In the above Local cache example, to persist cache storage without hardcoding the `labptptm2.config.cache_storage = xxx`, you may use configuration file in YAML format. You can dump the default setting to make one first.

In [14]:
labptptm2.config.dump()  # dump to current working directory by default

In [15]:
with open('labptptm2.yaml', 'r') as f:
    print(f.read())

cache_storage: /tmp/labptptm2
remote: s3://optcommpubdataqrfan/labptptm2_zarr
store: null



now you can update this config file, and `labptptm2.config` will automatically load its content if it is found on initial import.

## Remote storage and direct access
Now let's take a look at the remote storage

In [16]:
root = labptptm2.open_group()

root.info

0,1
Name,/
Type,zarr.hierarchy.Group
Read-only,False
Store type,zarr.storage.ConsolidatedMetadataStore
Chunk store type,zarr.storage.FSStore
No. members,3
No. arrays,0
No. groups,3
Groups,"1125km_SSMF, source, supdata"


there are 3 groups, let's see the info of '1125km_SSMF' group

In [17]:
root['1125km_SSMF'].info

0,1
Name,/1125km_SSMF
Type,zarr.hierarchy.Group
Read-only,False
Store type,zarr.storage.ConsolidatedMetadataStore
Chunk store type,zarr.storage.FSStore
No. members,2
No. arrays,0
No. groups,2
Groups,"src1, src2"


by repeatedly entering the deeper groups, you would end up with the data's metadata we have seen above

In [18]:
root['1125km_SSMF/src1/-1dBm_ch1_1/recv'].info

0,1
Name,/1125km_SSMF/src1/-1dBm_ch1_1/recv
Type,zarr.core.Array
Data type,complex64
Shape,"(4500000, 2)"
Chunk shape,"(140625, 1)"
Order,C
Read-only,False
Compressor,"Blosc(cname='lz4', clevel=5, shuffle=SHUFFLE, blocksize=0)"
Store type,zarr.storage.ConsolidatedMetadataStore
Chunk store type,zarr.storage.FSStore


Such `root[{path string}]` access shows that data is organized by directory-like (so called 'Group') structure. (DON'T use Win-stype `\` seperator)

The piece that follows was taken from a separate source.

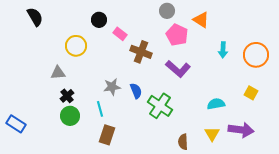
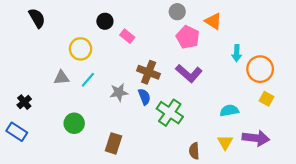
brown cross: (141, 52) -> (149, 72), moved
orange circle: (256, 55) -> (260, 69), moved
black cross: (67, 96) -> (24, 102), moved
cyan line: (100, 109) -> (88, 80), moved, turned 56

You can interactively navigate it! (needs Kernel, [not working in Colab](https://github.com/QuantStack/ipytree/issues/32#issuecomment-647098636))

In [19]:
root.tree() # click + to expand that directory and - to fold it, no heavy data download

Tree(nodes=(Node(disabled=True, name='/', nodes=(Node(disabled=True, name='1125km_SSMF', nodes=(Node(disabled=…

In [20]:
root['1125km_SSMF'].tree() # sub-groups also have tree function

Tree(nodes=(Node(disabled=True, name='1125km_SSMF', nodes=(Node(disabled=True, name='src1', nodes=(Node(disabl…

Still, data is only downloaded when it gets sliced

In [21]:
data = root['1125km_SSMF/src1/-1dBm_ch1_1/recv'][:10000] # slicer [:] would download the whole file

The convenience data API introduced at begining is an extra layer built on top of such direct access. 

## Clone the entire remote store

Though we suggest using remote store with local cache layer to achieve on-demand data query, we still provide single function to clone the entire data store conveniently.

The entire data store has size of around 27 GB, so clone it if you have good bandwidth.

``` python
import sys

labptptm2.clone_store('./labptptm2', log=sys.stdout)  # copy the entire store to ./labptptm2 !

# once the local store is ready, you need to update labptptm2.config.store

labptptm2.config.store = './labptptm2'

# it is suggested to use configuration file
```

Fiannly, no more data downloading and caching, data would be loaded from the local store directly from now on.